-- ABOUT THIS TASK --
Set down the data below exactly; pictures stay out.

(Saved entries)
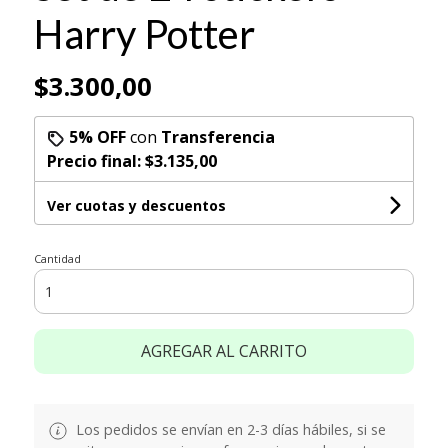
Harry Potter
$3.300,00
5% OFF
con
Transferencia
Precio final:
$3.135,00
Ver cuotas y descuentos
Cantidad
AGREGAR AL CARRITO
Los pedidos se envían en 2-3 días hábiles, si se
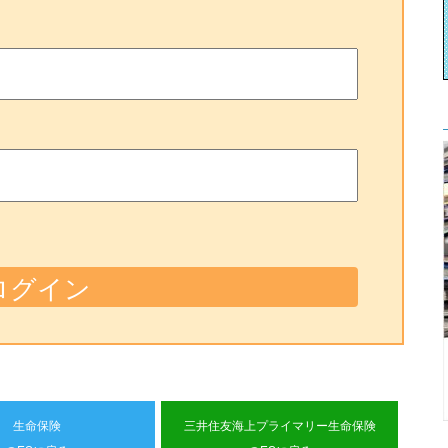
生命保険
三井住友海上プライマリー生命保険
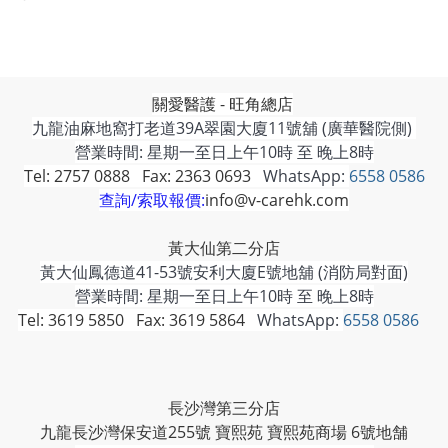
關愛醫護 - 旺角總店
九龍油麻地窩打老道39A翠園大廈11號舖 (廣華醫院側)
營業時間: 星期一至日上午10時 至 晚上8時
Tel: 2757 0888 Fax: 2363 0693
WhatsApp:
6558 0586
查詢/索取報價:
info@v-carehk.com
黃大仙第二分店
黃大仙鳳德道41-53號安利大廈E號地舖 (消防局對面)
營業時間: 星期一至日上午10時 至 晚上8時
Tel: 3619 5850 Fax: 3619 5864
WhatsApp:
6558 0586
長沙灣第三分店
九龍長沙灣保安道255號 寶熙苑 寶熙苑商場 6號地舗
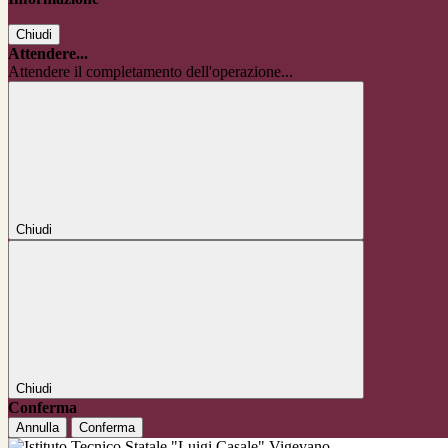
Chiudi
Attendere...
Attendere il completamento dell'operazione...
Chiudi
Chiudi
Conferma
Annulla
Conferma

-- ANSWER BOX --
Harry Potter
$3.300,00
5% OFF
con
Transferencia
Precio final:
$3.135,00
Ver cuotas y descuentos
Cantidad
AGREGAR AL CARRITO
Los pedidos se envían en 2-3 días hábiles, si se
生命保険
三井住友海上プライマリー生命保険
關愛醫護 - 旺角總店
九龍油麻地窩打老道39A翠園大廈11號舖 (廣華醫院側)
營業時間: 星期一至日上午10時 至 晚上8時
Tel: 2757 0888 Fax: 2363 0693
WhatsApp:
6558 0586
查詢/索取報價:
info@v-carehk.com
黃大仙第二分店
黃大仙鳳德道41-53號安利大廈E號地舖 (消防局對面)
營業時間: 星期一至日上午10時 至 晚上8時
Tel: 3619 5850 Fax: 3619 5864
WhatsApp:
6558 0586
長沙灣第三分店
九龍長沙灣保安道255號 寶熙苑 寶熙苑商場 6號地舗
Chiudi
Attendere...
Attendere il completamento dell'operazione...
Chiudi
Chiudi
Conferma
Annulla
Conferma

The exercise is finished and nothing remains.